--- Records supplied ---

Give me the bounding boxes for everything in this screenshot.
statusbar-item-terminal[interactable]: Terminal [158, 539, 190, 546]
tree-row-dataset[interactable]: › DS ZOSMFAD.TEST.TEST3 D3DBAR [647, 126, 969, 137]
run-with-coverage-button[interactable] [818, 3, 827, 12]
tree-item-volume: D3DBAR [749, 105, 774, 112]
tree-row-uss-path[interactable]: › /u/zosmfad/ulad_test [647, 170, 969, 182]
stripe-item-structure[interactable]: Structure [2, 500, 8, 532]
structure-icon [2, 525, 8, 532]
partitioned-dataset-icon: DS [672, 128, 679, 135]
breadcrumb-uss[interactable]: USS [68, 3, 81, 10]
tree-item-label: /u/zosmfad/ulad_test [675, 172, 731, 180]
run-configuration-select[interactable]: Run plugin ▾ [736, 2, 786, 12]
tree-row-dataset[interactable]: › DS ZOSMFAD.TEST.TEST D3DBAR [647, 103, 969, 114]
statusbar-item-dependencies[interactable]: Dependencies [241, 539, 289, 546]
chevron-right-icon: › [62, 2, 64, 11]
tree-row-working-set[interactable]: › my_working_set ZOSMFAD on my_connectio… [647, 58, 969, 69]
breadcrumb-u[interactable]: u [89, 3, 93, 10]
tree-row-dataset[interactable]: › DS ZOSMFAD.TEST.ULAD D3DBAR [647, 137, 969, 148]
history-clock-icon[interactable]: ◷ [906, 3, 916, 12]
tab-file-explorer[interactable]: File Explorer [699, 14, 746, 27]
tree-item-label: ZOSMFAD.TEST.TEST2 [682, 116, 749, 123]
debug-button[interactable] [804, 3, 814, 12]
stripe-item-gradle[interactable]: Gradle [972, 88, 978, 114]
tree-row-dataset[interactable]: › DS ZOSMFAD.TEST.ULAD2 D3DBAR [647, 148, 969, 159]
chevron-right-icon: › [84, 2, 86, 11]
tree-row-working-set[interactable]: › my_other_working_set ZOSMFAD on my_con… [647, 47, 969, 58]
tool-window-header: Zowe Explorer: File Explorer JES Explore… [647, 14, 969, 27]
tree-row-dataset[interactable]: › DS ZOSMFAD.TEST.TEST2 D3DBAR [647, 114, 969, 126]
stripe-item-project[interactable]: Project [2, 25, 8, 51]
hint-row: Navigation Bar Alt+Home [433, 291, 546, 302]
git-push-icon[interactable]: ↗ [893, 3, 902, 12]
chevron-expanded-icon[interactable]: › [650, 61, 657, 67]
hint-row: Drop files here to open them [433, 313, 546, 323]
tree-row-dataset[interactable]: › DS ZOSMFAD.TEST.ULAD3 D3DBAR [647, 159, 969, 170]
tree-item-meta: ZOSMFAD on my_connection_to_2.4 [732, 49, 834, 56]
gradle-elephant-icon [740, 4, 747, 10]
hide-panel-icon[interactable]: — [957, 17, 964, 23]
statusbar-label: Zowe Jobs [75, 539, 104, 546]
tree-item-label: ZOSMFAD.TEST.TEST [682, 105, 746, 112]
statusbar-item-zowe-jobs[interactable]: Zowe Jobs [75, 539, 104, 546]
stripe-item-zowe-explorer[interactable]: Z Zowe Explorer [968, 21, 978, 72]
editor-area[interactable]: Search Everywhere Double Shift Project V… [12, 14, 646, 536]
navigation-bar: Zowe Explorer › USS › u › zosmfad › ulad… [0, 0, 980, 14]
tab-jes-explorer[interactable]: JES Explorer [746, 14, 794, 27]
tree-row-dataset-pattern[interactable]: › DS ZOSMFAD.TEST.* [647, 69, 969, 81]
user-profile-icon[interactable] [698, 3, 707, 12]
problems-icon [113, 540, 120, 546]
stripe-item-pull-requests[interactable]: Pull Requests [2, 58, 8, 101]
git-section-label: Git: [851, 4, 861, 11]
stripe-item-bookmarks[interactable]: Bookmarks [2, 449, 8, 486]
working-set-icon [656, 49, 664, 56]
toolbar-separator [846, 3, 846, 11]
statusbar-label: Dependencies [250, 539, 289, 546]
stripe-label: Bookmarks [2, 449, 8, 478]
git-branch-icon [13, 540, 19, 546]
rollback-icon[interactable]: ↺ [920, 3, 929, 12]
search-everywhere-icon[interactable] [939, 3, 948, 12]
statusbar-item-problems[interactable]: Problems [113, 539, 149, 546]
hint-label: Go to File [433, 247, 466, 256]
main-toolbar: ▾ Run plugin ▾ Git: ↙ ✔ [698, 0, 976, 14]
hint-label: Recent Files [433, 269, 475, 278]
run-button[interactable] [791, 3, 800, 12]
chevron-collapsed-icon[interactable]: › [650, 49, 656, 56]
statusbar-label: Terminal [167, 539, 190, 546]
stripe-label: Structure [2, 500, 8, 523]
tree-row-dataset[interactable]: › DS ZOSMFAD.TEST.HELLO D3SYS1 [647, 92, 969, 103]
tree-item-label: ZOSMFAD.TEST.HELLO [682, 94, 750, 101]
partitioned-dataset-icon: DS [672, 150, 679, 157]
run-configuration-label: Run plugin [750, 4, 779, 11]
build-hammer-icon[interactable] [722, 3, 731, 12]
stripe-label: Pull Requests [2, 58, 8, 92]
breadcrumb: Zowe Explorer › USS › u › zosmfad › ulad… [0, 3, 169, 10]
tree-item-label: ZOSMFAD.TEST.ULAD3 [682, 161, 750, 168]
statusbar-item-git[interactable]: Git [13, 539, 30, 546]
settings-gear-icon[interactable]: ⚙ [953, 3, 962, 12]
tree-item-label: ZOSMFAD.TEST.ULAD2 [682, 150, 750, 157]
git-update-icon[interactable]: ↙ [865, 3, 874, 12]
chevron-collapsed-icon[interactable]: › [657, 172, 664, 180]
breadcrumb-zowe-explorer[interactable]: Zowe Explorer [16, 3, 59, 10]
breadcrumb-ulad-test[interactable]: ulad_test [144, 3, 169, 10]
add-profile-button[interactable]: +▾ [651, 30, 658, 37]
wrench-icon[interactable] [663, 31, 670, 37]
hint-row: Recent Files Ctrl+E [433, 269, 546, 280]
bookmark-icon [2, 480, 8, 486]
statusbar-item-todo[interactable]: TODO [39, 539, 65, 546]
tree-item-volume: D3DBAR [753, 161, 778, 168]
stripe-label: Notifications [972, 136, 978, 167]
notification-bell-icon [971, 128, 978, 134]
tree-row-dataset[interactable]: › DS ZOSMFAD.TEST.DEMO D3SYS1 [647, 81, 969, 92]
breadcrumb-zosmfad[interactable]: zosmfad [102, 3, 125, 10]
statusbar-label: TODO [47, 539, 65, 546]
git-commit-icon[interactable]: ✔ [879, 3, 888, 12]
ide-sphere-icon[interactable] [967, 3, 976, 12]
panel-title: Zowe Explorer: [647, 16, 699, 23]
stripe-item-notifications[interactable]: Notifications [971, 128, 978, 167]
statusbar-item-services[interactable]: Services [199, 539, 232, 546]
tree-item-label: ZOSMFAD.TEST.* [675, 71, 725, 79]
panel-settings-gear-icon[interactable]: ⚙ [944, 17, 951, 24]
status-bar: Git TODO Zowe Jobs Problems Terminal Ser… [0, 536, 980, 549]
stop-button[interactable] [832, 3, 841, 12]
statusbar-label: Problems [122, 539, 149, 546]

---

What to work on — Only a number is expected in reply: how many lines of the entries hold the word "Project"?

Solution to this problem — 2